The lesson, expensively learned: If your code thinks the model is a stable interface, your code is wrong.

Here is the SRE framing I should have been using from the start. AI model deprecation is now its own class of vendor-controlled infrastructure churn. Like a managed database engine EOL. Like a TLS protocol version retirement. Like a Python runtime hitting end-of-life on Lambda. It has a vendor, a clock, an email notification you will probably not read in time, and a migration cost that scales with how tightly your code is coupled to the deprecated thing.

We have known how to handle this class of churn for decades. The pattern is boring and it works. Put an abstraction layer between your code and the vendor-controlled thing. Make the model ID a config value, not a hardcoded string. Make the request/response format something a wrapper normalizes, not something your handler knows about. Pin known-good versions in your IaC. Maintain a runbook: “if model X is deprecated, change config to Y, run regression suite Z.” Have a regression suite at all.
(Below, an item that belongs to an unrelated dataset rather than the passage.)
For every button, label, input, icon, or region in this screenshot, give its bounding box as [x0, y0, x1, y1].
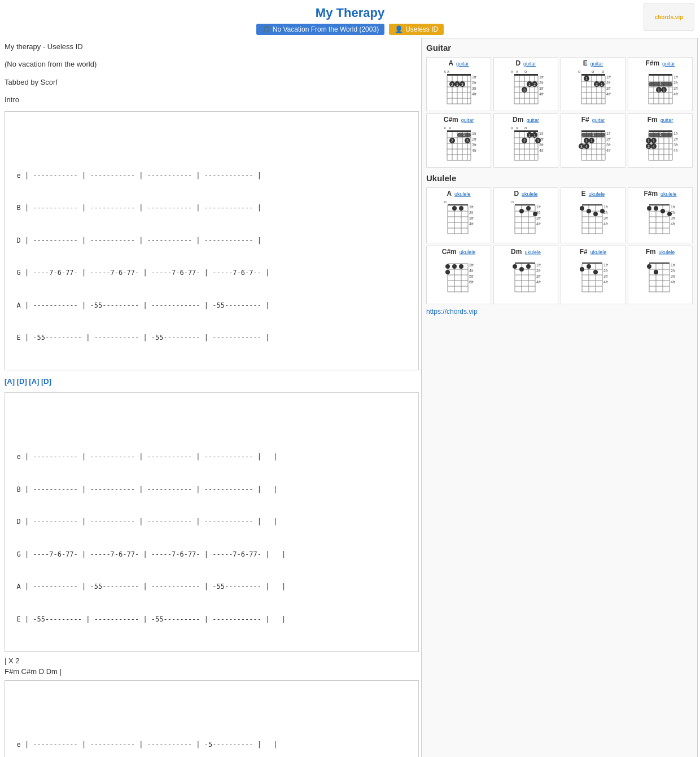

I had none of this on the chatbot. I had a Lambda that called Bedrock with a hardcoded model ID, in line, no wrapper, no fallback, no test harness. The handler assumed the response shape would never change. The IAM policy named the model directly. I had built the chatbot the way I build things when I am working alone on a deadline: as fast as possible, with all the corners cut that you cut when nobody is going to deprecate anything on you next quarter. Then somebody deprecated something on me next quarter.

The client doesn’t know any of this happened. From their side, the chatbot was working on Thursday and is working again now. They didn’t see the email. They didn’t see the four cascading changes. They didn’t see the forty minutes I spent on IAM. That’s actually the deliverable: the chatbot keeps working, regardless of what AWS does on a Friday. Part of what I sell as Three Moons Network — and I am only now putting words to it — is the work of absorbing this kind of churn before it reaches the client. The chatbot keeps working. That’s the product. Everything underneath, the model swaps and the IAM updates and the regression tests, is the part the client never has to see and never has to think about.

The actual product: The chatbot keeps working. Everything underneath is the part the client never has to think about.

AWS is not the villain in this story. They sent the email. They posted the timeline. They gave me a year of warning. The villain, to the extent there is one, is the assumption I had been carrying without examining it — that a model invocation in my Lambda was a stable interface. It was not. It was always a vendor-controlled dependency with a sunset clock. I just hadn’t priced that in.

The Lambda now has an abstraction layer over the Bedrock client. The model ID is a config value. The request and response normalization happens in a wrapper. The IAM policy is parameterized. There is a regression test that hits the model with five known inputs and confirms the outputs are within an expected envelope. If Nova Lite gets deprecated next year — which is plausible, it is not even Nova’s flagship — I will change three config values, run the regression suite, and re-deploy. Hopefully.

Hopefully is not a strategy. It is what I have until the next deprecation proves me wrong, at which point I will add the next layer of abstraction, and the layer after that, and the architecture will keep getting more boring, which in this business is the same thing as getting more correct.